Millisecond Forums

On constrained randomizations in psychological experiments

By Dave - 8/8/2011

Questions involving complex, constrained (pseudo-)randomizations come up regularly, so I thought I'd post some general remarks on the topic.

0: Introduction

Few people seem to realize that such randomizations pose a number of non-trivial and interrelated mathematical, computational and practical problems, none of which are specific to Inquisit (i.e., they apply to any application). Constrained randomizations may be thought of as specific instances of constraint satisfaction problems (CSPs), a term common in Artificial Intelligence and certain areas of organizational research (see e.g Tsang, 1993). A CSP involves a set of variables V, a finite domain D of values associated with each variable,  and lastly a set of constraints C restricting the values the variables may take on simultaneously. The ultimate goal is to assign a value to each variable such that all given constraints are satisfied. Clearly, randomized sequences or combinations of stimuli with imposed selection constraints fit nicely into this general scheme. I am primarily mentioning the CSP framework as a starting point for further literature research for anyone interested in the technicalities of constraint satisfaction; the CSP framework and its formalization methods will however not play any significant role in the context of the following discussion.

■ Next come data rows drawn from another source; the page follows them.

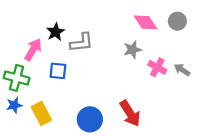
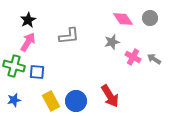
black star: (56, 32) -> (28, 20), moved
blue square: (58, 71) -> (37, 72), moved
blue star: (14, 105) -> (14, 100), moved
yellow rectangle: (41, 113) -> (51, 101), moved

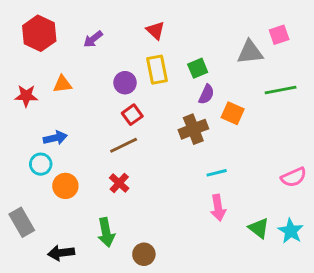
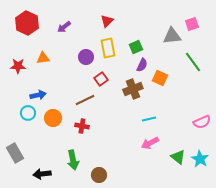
red triangle: (156, 30) -> (107, 21), turned 32
green line: (281, 90) -> (193, 62), turned 65
red square: (132, 115) -> (101, 79), moved
red cross: (119, 183) -> (82, 126), turned -32
orange circle: (65, 186) -> (53, 118), moved
pink arrow: (218, 208) -> (150, 143), turned 72

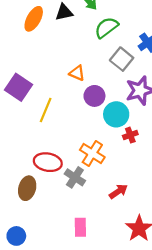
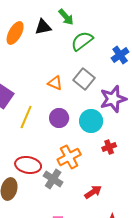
gray square: (122, 59) -> (84, 79), moved
purple circle: (94, 96) -> (59, 118), moved
red cross: (130, 135) -> (109, 147), moved
orange cross: (92, 153) -> (69, 157), turned 30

In this discussion, I will use a scaled-down example based on an actual request to illustrate some of the issues involved. However, the remarks apply to any type of CSP, e.g. generating a sequence of items where items of the same class c are not supposed to follow each other more than k times. Or anything else you can think of along those lines. But let's move on to the example. Consider the following  scenario:

Suppose you have a task in which subjects first rate n items on a 3-point rating scale. In the second part you want to randomly pair the rated items into n/2 pairs such that

  • every item is a member of a single pair (constraint C1) and

  • both items making up the pair have received different ratings (constraint C2).

I: Constraint satisfiability

Let's assume n=10 items (A to J) received the following ratings:

    Item:        A    B    C    D    E    F    G    H    I    J
    Rating:      2    3    2    1    1    2    2    2    3    2

Given the above data set, is it at all possible to generate a sequence fulfilling C1 and C2? Recall, we want to assemble five 2-item pairs, every item is only to be used once and the 2 items forming a pair must have been rated differently. The answer is: No.  No matter what you do, you'll always end up with (a) at least one pair where both members share the same rating (violating C2) or (b) at least one item being repeated across pairs (violating C1). In this particular case, it's fairly easy to see that whenever more than n/2 items have received the same rating, either C1 or C2 cannot be satisfied.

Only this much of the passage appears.